THE DEBATE over immigration demonstrates just how easily demagoguery and mythology can cloud careful analysis.
Listeners to right-wing talk radio could easily find themselves thinking that the future of our country is at stake if the estimated 11.5 million illegal immigrants aren't all rounded up and deported, posthaste.
But if the rhetoric among libertarians, liberals, and pro-immigration conservatives is more humane, it's hardly devoid of delusion. The assertion that our high level of immigration has only beneficial effects is also wrong, as is the notion that it is impossible, even immoral, to control our borders.
First things first. This nation shouldn't go on an extended hunt for immigrants who are already in this country illegally. Many have been here for years, with children born and raised here. They are marbled into the working life of America. Rooting them out would be heartless, costly, and counterproductive.
Senators John McCain and Ted Kennedy are right that we should move those people out of the shadows and put them on an eventual path to citizenship. Yet that doesn't mean we should continue to tolerate immigration levels -- legal and illegal -- as large as those we've seen in the last few years.
A yearly estimated influx of a million legal and a half-million illegal immigrants, many of them low-skilled workers, is hardly an unalloyed plus. Rather, it offers distinct advantages and disadvantages depending on where you sit on the economic ladder.
If you're an employer looking for cheap labor, high immigration represents a low-wage bargain. Indeed, when businessmen claim they simply can't find Americans to do this job or that, what many of them really mean is that they can't hire a native worker at the unattractive wages they want to pay. Similarly, plentiful labor is a boon if you are in search of, say, a nanny or house-cleaning services.
But what if you're a low-skilled worker yourself? A large flow of low-skilled workers amounts to competition that retards wages for the jobs you can do.
''It really has a depressing effect on the low-skilled labor market," says George Borjas, professor of economics and social policy at Harvard University and an immigration specialist.
In one well-regarded study, Borjas and fellow economist Lawrence Katz concluded that immigration from Mexico alone depressed wages for native workers lacking a high school diploma by 8 percent between 1980 and 2000.
By keeping wages lower than they otherwise would be, low-skilled immigrant workers effectively transfer tens of billions in income each year from labor to employers. (Borjas estimates the total loss in labor earnings that results from all immigrants currently in the workforce at $280 billion annually.)

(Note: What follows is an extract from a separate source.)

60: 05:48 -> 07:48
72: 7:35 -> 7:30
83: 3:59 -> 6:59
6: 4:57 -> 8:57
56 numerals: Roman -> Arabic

Further, African-Americans without high-school diplomas often get pushed to the end of the hiring line when immigrants expand the labor pool.
''If you take a look at high-school dropouts, the black high-school dropouts are the hardest hit," says Dean Baker, codirector of the Center for Economic and Policy Research, a Washington thinktank. ''They are directly competing with immigrant workers."

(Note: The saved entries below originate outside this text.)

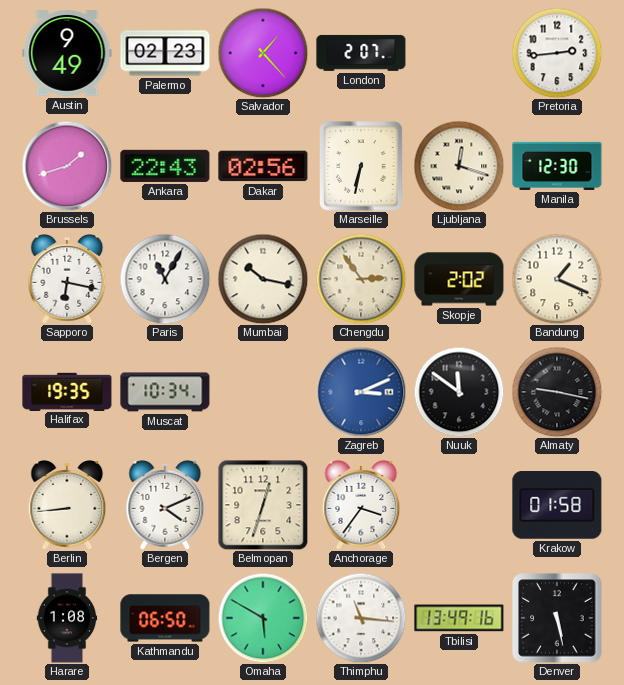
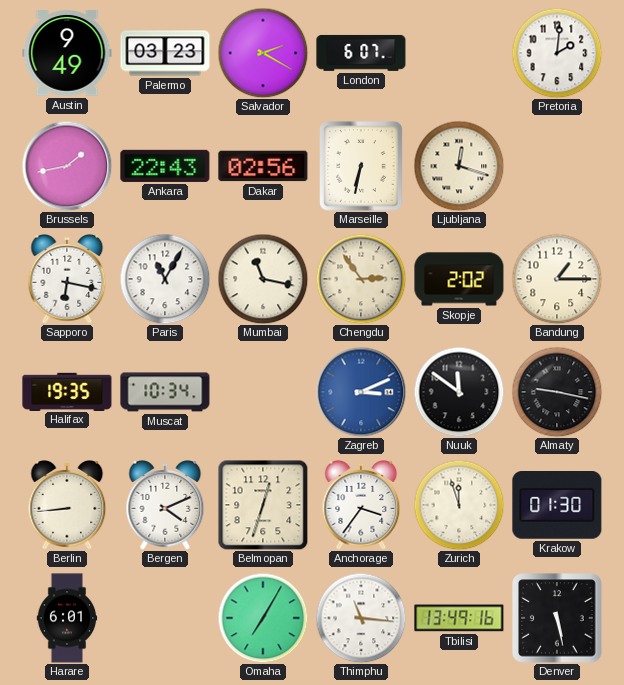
Palermo: 02:23 -> 03:23
Salvador: 1:23 -> 2:20
London: 2:07 -> 6:07
Pretoria: 2:44 -> 2:01
Brussels: 1:42 -> 1:43
Manila: 12:30 -> none
Mumbai: 10:17 -> 11:17
Bandung: 1:19 -> 1:15
Zurich: none -> 11:57
Krakow: 01:58 -> 01:30
Harare: 1:08 -> 6:01
Kathmandu: 06:50 -> none
Omaha: 5:50 -> 7:05
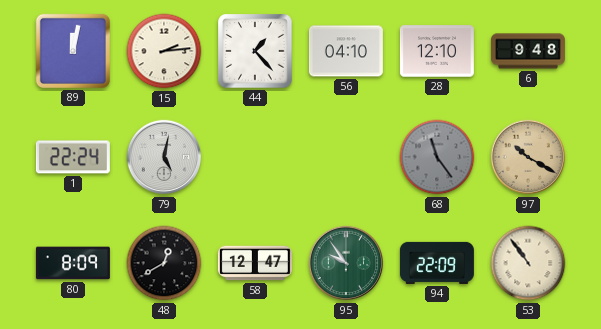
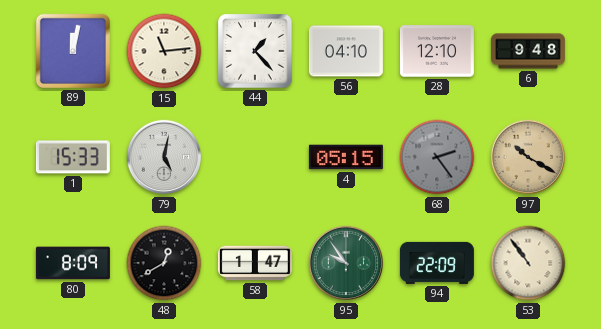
15: 2:14 -> 11:14
1: 22:24 -> 15:33
4: none -> 05:15
68: 11:24 -> 2:24
58: 12:47 -> 1:47
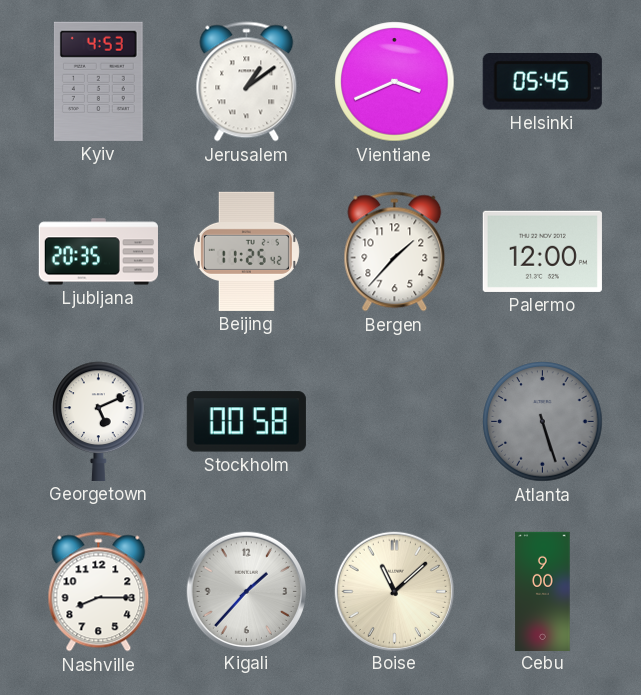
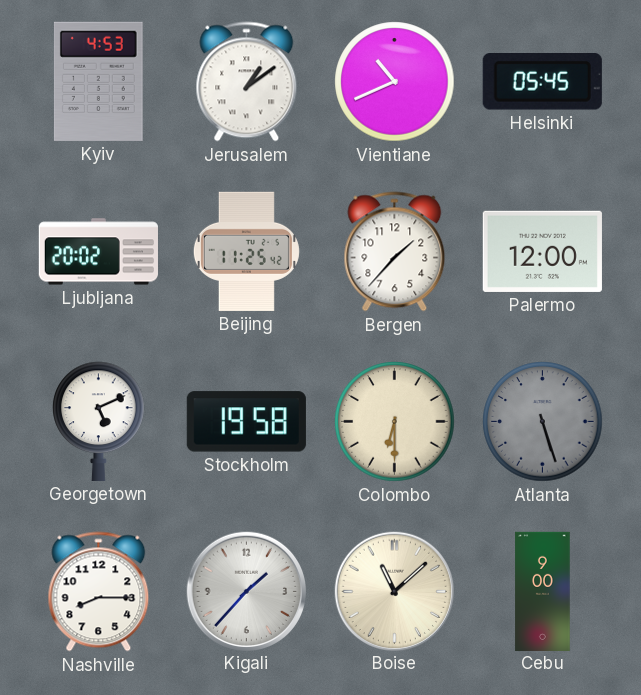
Vientiane: 3:41 -> 10:41
Ljubljana: 20:35 -> 20:02
Stockholm: 00:58 -> 19:58
Colombo: none -> 6:30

Given those realities, institutionalizing the current high level of immigration is odd policy, at least from a progressive viewpoint. But that's essentially what the Senate Judiciary Committee bill would do, in part by allowing 400,000 new temporary workers each year.

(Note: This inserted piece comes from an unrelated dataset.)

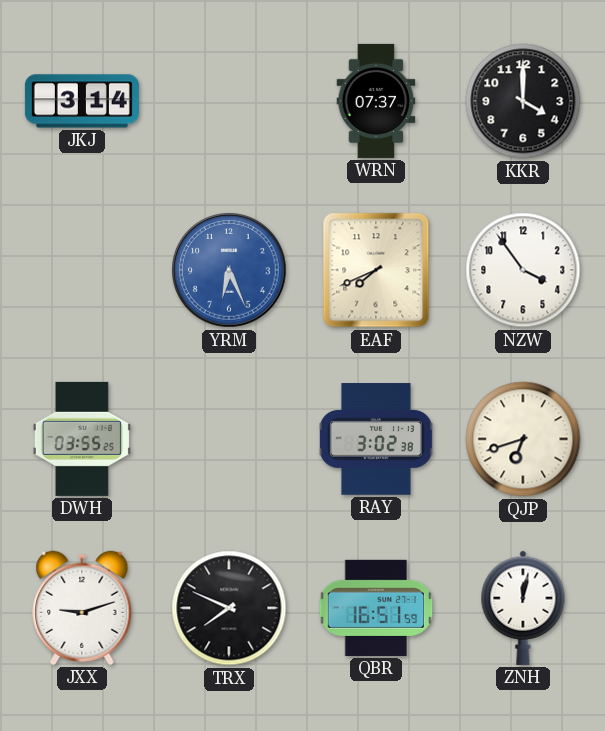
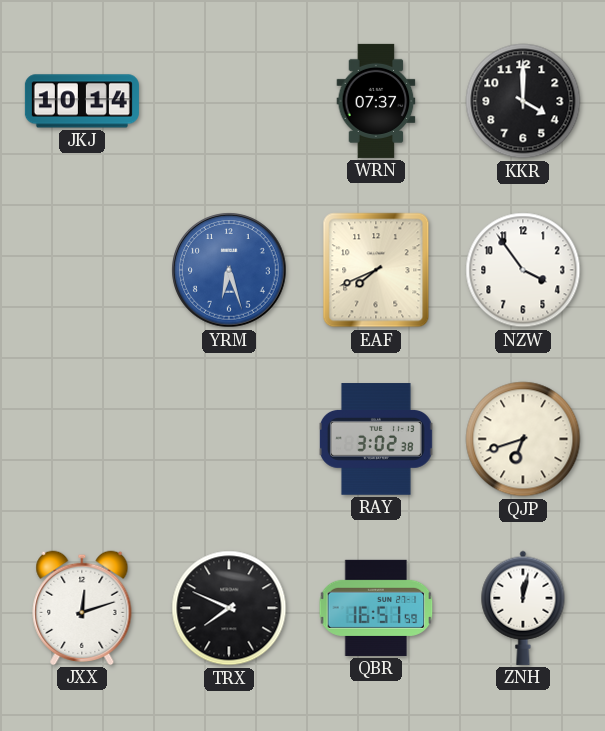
JKJ: 3:14 -> 10:14
YRM: 6:26 -> 6:27
DWH: 03:55 -> none
JXX: 9:12 -> 12:12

''If you wanted to go there, you would have to believe we have a labor shortage," says Jared Bernstein, senior economist at the liberal Economic Policy Institute. ''If you look at wage trends, you will not see much evidence of a labor shortage."
And even if there were such a shortage, a tight labor market would actually boost low-end wages and increase income equality.
Back in the 1990s, a bipartisan commission chaired by Barbara Jordan, a former Democratic congresswoman from Texas, concluded that the United States should adjust immigration policy to reduce immigration initially to about 700,000 a year, and then ultimately to about 550,000.
That range, which would mean a return to 1980s levels of immigration, is still reasonable, says Borjas. Baker, meanwhile, thinks 700,000 new immigrants would be an appropriate yearly level.
Certainly as Congress debates immigration, reasoned labor market arguments for a more restrictive policy deserve a careful look.
Correction: In my last column, I misidentified the executive director of Common Cause Massachusetts. It is Pam Wilmot.